Event Sourcing stores state transitions as an ordered stream of domain events instead of storing only the latest row state.

Instead of persisting account.balance = 150, you persist facts such as:

  • AccountOpened
  • FundsDeposited
  • FundsWithdrawn
  • OverdraftLimitRaised

Current state is reconstructed by replaying those events or by replaying from a snapshot plus the remaining events.

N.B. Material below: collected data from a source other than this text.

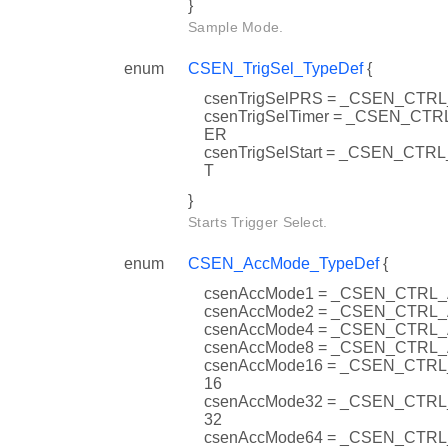
}
Sample Mode.
enum
CSEN_TrigSel_TypeDef
{
csenTrigSelPRS = _CSEN_CT
csenTrigSelTimer = _CSEN_CT
ER
csenTrigSelStart = _CSEN_CT
T
}
Starts Trigger Select.
enum
CSEN_AccMode_TypeDef
{
csenAccMode1 = _CSEN_CTRL
csenAccMode2 = _CSEN_CTRL
csenAccMode4 = _CSEN_CTRL
csenAccMode8 = _CSEN_CTRL
csenAccMode16 = _CSEN_CTR
16
csenAccMode32 = _CSEN_CTR
32
csenAccMode64 = _CSEN_CTR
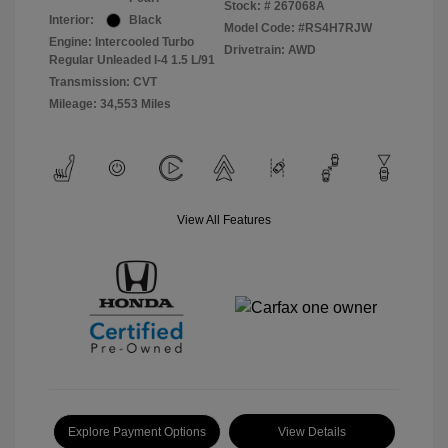
Stock: #
267068A
Interior:
Black
Model Code: #RS4H7RJW
Engine: Intercooled Turbo
Drivetrain: AWD
Regular Unleaded I-4 1.5 L/91
Transmission: CVT
Mileage: 34,553 Miles
View All Features
Explore Payment Options
View Details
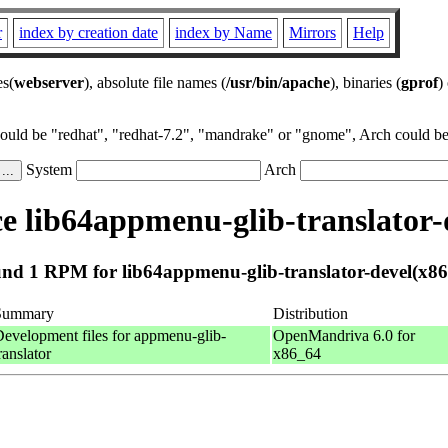
r
index by creation date
index by Name
Mirrors
Help
es(
webserver
), absolute file names (
/usr/bin/apache
), binaries (
gprof
)
could be "redhat", "redhat-7.2", "mandrake" or "gnome", Arch could be 
System
Arch
 lib64appmenu-glib-translator-
nd 1 RPM for lib64appmenu-glib-translator-devel(x86
Summary
Distribution
evelopment files for appmenu-glib-
OpenMandriva 6.0 for
ranslator
x86_64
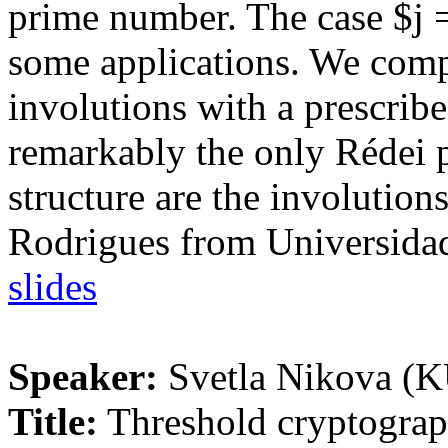
prime number. The case $j =
some applications. We comp
involutions with a prescribe
remarkably the only Rédei 
structure are the involution
Rodrigues from Universidad
slides
Speaker:
Svetla Nikova (
Title:
Threshold cryptograp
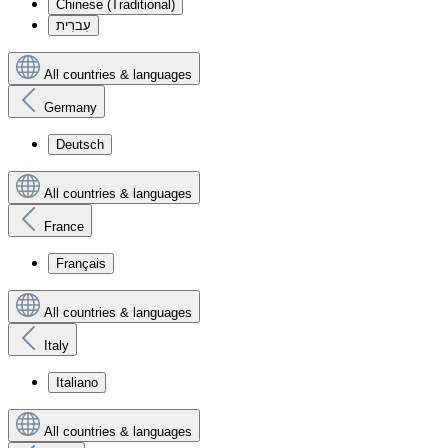
Chinese (Traditional)
עִברִית
All countries & languages
Germany
Deutsch
All countries & languages
France
Français
All countries & languages
Italy
Italiano
All countries & languages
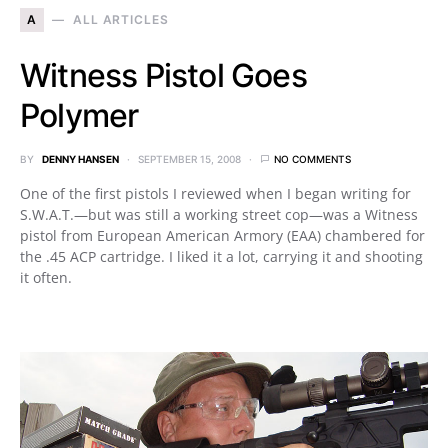
A
ALL ARTICLES
Witness Pistol Goes
Polymer
BY
DENNY HANSEN
SEPTEMBER 15, 2008
NO COMMENTS
One of the first pistols I reviewed when I began writing for
S.W.A.T.—but was still a working street cop—was a Witness
pistol from European American Armory (EAA) chambered for
the .45 ACP cartridge. I liked it a lot, carrying it and shooting
it often.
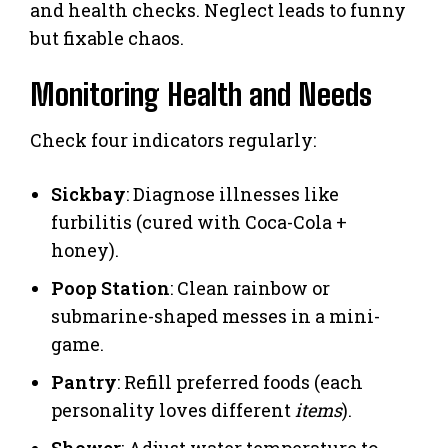
and health checks. Neglect leads to funny
but fixable chaos.
Monitoring Health and Needs
Check four indicators regularly:
Sickbay
: Diagnose illnesses like
furbilitis (cured with Coca-Cola +
honey).
Poop Station
: Clean rainbow or
submarine-shaped messes in a mini-
game.
Pantry
: Refill preferred foods (each
personality loves different
items
).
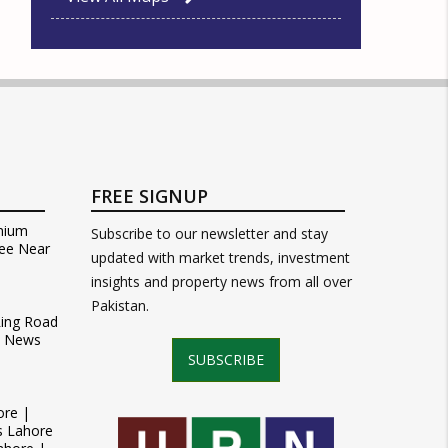
FREE SIGNUP
mium
Subscribe to our newsletter and stay
ee Near
updated with market trends, investment
insights and property news from all over
Pakistan.
Ring Road
t News
SUBSCRIBE
ore |
s Lahore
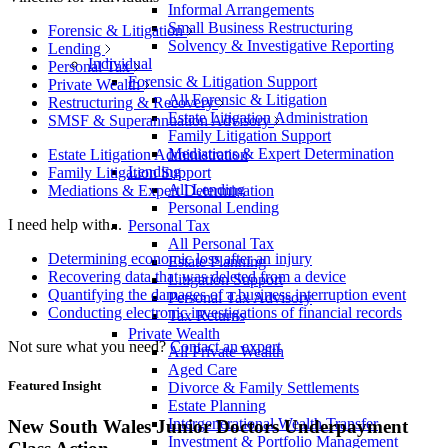
Informal Arrangements
Small Business Restructuring
Forensic & Litigation
Solvency & Investigative Reporting
Lending
Individual
Personal Tax
Forensic & Litigation Support
Private Wealth
All Forensic & Litigation
Restructuring & Recovery
Estate Litigation Administration
SMSF & Superannuation Advisory
Family Litigation Support
Mediations & Expert Determination
Estate Litigation Administration
Lending
Family Litigation Support
All Lending
Mediations & Expert Determination
Personal Lending
I need help with...
Personal Tax
All Personal Tax
Determining economic loss after an injury
Estate Planning
Recovering data that was deleted from a device
Litigation Support
Quantifying the damages of a business interruption event
Personal Tax Advisory
Conducting electronic investigations of financial records
Tax Returns
Private Wealth
Not sure what you need?
Contact an expert
All Private Wealth
Aged Care
Featured Insight
Divorce & Family Settlements
Estate Planning
Intergenerational Wealth Transfer
New South Wales Junior Doctors Underpayment
Investment & Portfolio Management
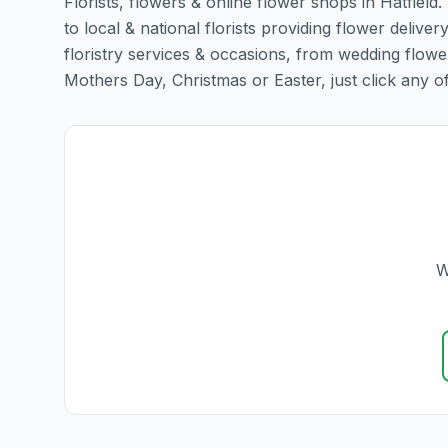
Florists, flowers & online flower shops in Hatfield
to local & national florists providing flower delivery
floristry services & occasions, from wedding flowe
Mothers Day, Christmas or Easter, just click any of t
W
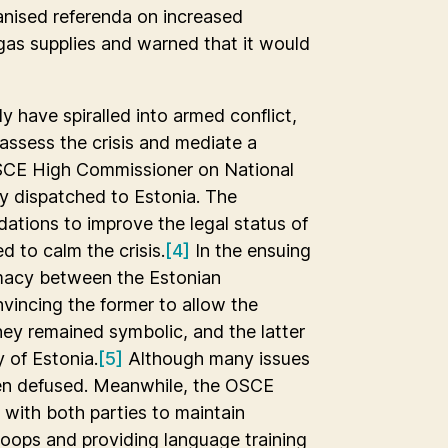
anised referenda on increased
as supplies and warned that it would
ly have spiralled into armed conflict,
assess the crisis and mediate a
CSCE High Commissioner on National
y dispatched to Estonia. The
ations to improve the legal status of
d to calm the crisis.
[4]
In the ensuing
omacy between the Estonian
incing the former to allow the
hey remained symbolic, and the latter
y of Estonia.
[5]
Although many issues
een defused. Meanwhile, the OSCE
with both parties to maintain
troops and providing language training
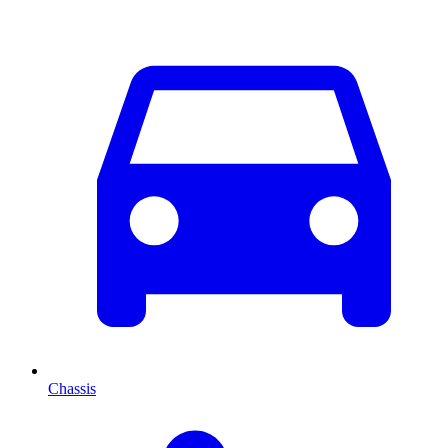
Chassis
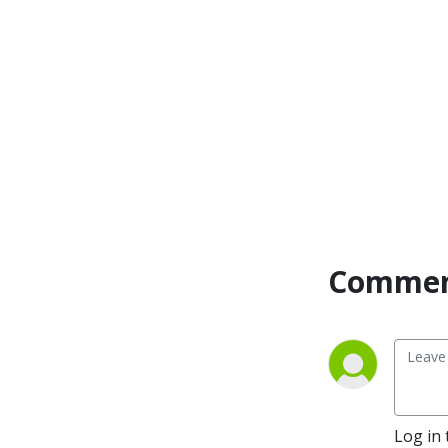
actionable steps and 
emotional support to free 
yourself from shame and 
help you find peace around 
money. My mission is to 
remove the cultural stigma 
around money, so that you 
feel less alone and more 
equipped to start running 
toward your fears. If you’re 
ready to have a healthier 
and more purposeful 
Commen
relationship with money, 
you’re in the right place!

I’m Meghan, a mom of 2 
young boys, a financial 
planner, and emotional 
spender. Despite being a 
Log in 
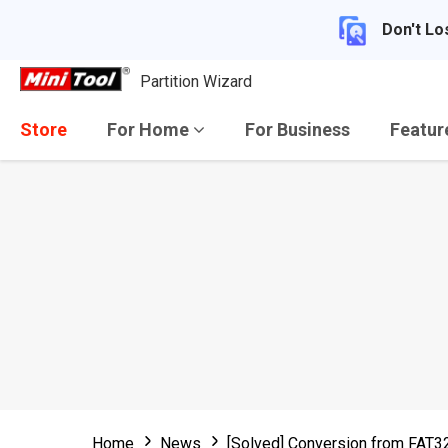
Don't Lo
Partition Wizard
Store
For Home
For Business
Featu
Home
News
[Solved] Conversion from FAT32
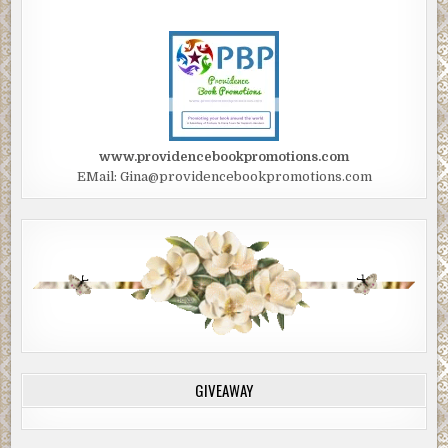
www.providencebookpromotions.com
EMail: Gina@providencebookpromotions.com
GIVEAWAY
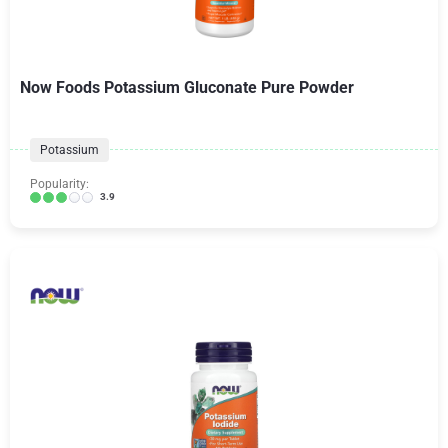
Now Foods Potassium Gluconate Pure Powder
Potassium
Popularity:
3.9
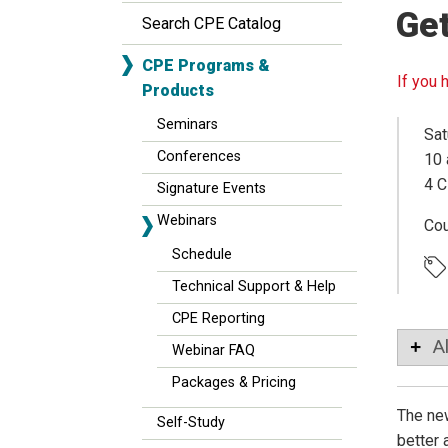
Ge
Search CPE Catalog
CPE Programs &
If you 
Products
Seminars
Sat
Conferences
10 
4 C
Signature Events
Webinars
Co
Schedule
Technical Support & Help
CPE Reporting
A
Webinar FAQ
Packages & Pricing
The new
Self-Study
better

That design gives you valuable properties:

  • a durable audit trail of domain facts
  • a natural input stream for projections
  • the ability to rebuild read models after code or schema changes
  • a clearer model of how state changes over time

It also introduces serious responsibilities:

  • event schema evolution
  • replay performance
  • projection idempotency
  • monitoring lag between write and read sides
  • operational tooling for rebuilds and backfills

When CQRS and Event Sourcing are worth it

These patterns are usually justified when several of the following are true at the same time:

  • write-side business rules are dense and expensive to validate incorrectly
  • the same source of truth must feed many different read models
  • audit history is a business requirement, not a logging nice-to-have
  • time-travel, replay, and retroactive correction matter
  • teams need a stable domain event stream for downstream workflows

Good examples include:

  • financial ledgers and payment workflows
  • order lifecycles with compensation and fulfillment states
  • inventory domains where reservation, allocation, and release have business meaning
  • compliance-heavy back-office systems
  • collaborative systems where change history is part of the product value

Less convincing cases include:

  • straightforward admin CRUD
  • low-risk internal tools with simple reporting needs
  • domains where eventual consistency is unacceptable but distributed read models are still desired

If a normalized transactional model plus a few materialized views solves the problem, that is usually the better engineering decision.

Key decisions

  • events should be domain facts, not generic logs
  • aggregates should guard invariants, not become huge state holders
  • projections should be treated as replayable pipelines
  • eventual consistency must be acceptable
  • snapshots and versioning must be planned early

Those principles sound simple, but each one changes implementation strategy in a meaningful way.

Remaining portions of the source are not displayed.